Artificial insemination

A deep-horn artificial insemination technique using frozen semen from an Irish Connemara pony stallion (body weight, 473 kg; insemination dose, 400 × 106 sperms with 50% post-thaw progressive motility) was used to breed the donor mare approximately 32 h after administration of hCG or GnRH. An 815 mm long, flexible, deep-insemination catheter for mares (IMV Technologies, L’Aigle, France) was inserted through the cervix and the tip of the insemination catheter was guided to the tip of the uterine horn ipsilaterally to the dominant follicle by transrectal palpation. A stylet was used to push the straw into the catheter and then push the straw’s plug to release the semen. On one occasion, the donor mare ovulated spontaneously; and in that cycle, the mare was bred post-ovulation at approximately 24 h after the previous ultrasound examination.

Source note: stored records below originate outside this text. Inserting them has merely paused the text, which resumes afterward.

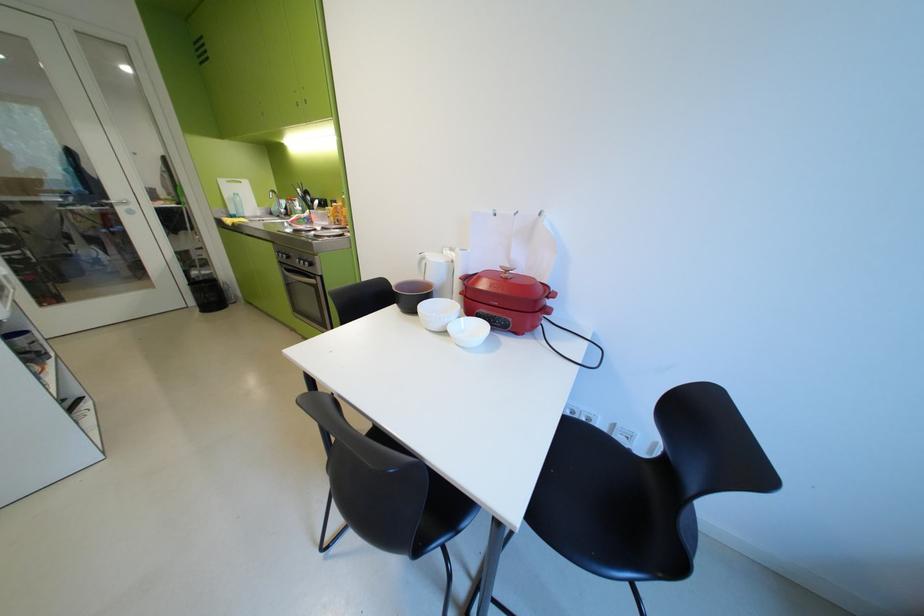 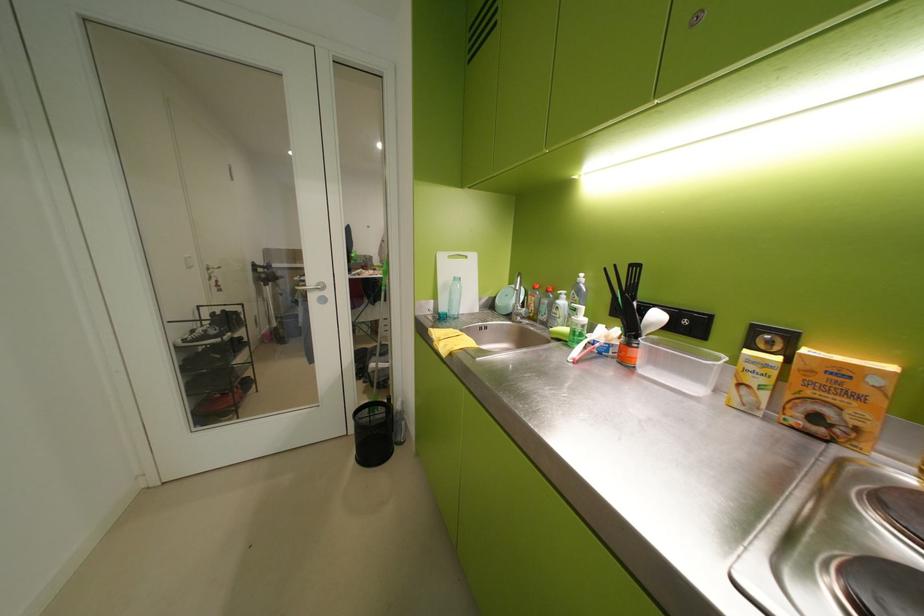 The point at (x=233, y=183) is marked in the first image. Where is the corresponding point in the second image?

(453, 259) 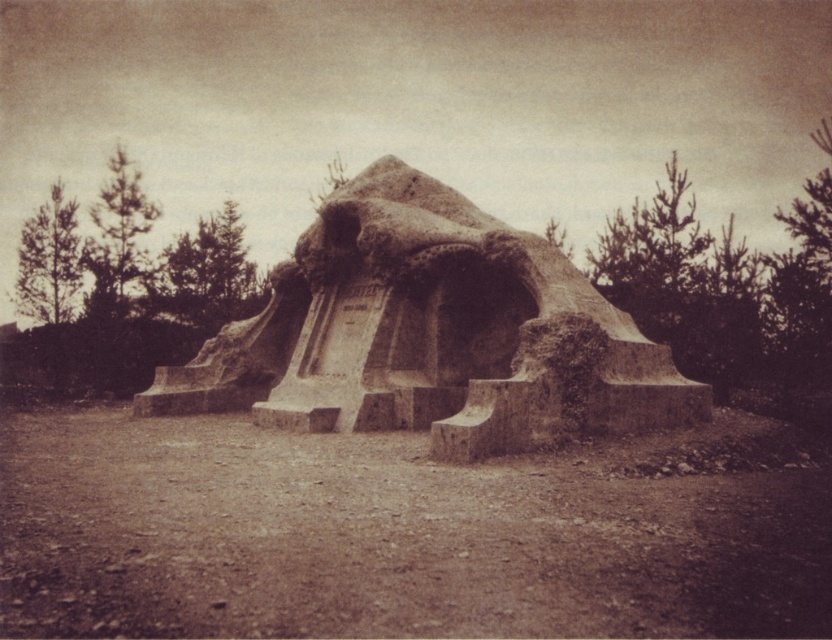 You are standing at the base of the monument and want to walk directly to the brown dirt field at center. How many steps will you need to climb to reach it?

The brown dirt field at center is 18.51 meters away from the camera, so you will need to climb the stone steps leading up to it. However, the exact number of steps isn generated in the description.

You are standing at the base of the stone sculpture and want to walk towards the brown dirt field at center. Which direction should you move relative to the rustic stone sculpture at center?

The brown dirt field at center is in front of rustic stone sculpture at center, so you should move forward towards it.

Embryo recovery and transfer, as well as pregnancy diagnosis

A non-surgical procedure was used to collect the embryo from the uterine lumen of the donor mare at day 7 post-ovulation. The fresh embryos were transferred (within 20 min after collection) transcervically (non-surgical) into the uterus of the recipient mares. We have described embryo recovery and transfer previously in greater detail [11]. Five days after embryo transfer, pregnancy was diagnosed by transrectal ultrasonographic monitoring of the uterus.

Blood sampling

Blood samples were collected into a heparinized vacutainer (Terumo, Tokyo, Japan) by jugular venipuncture from recipient mares on the day of ovulation (day 0), followed by weekly until delivery. The blood samples were immediately placed on ice and centrifuged (3,000 rpm for 12 min at 4°C) to separate the plasma. The plasma samples were stored at −30°C and thawed just prior to the progesterone assay, which was performed using a commercially available enzyme immunoassay kit (ST AIA-PACK PROG II, Tosoh Bioscience, San Francisco, CA, USA). The minimum detectable concentration for progesterone was 0.06 ng/ml, and the inter assay CV was 0.58%.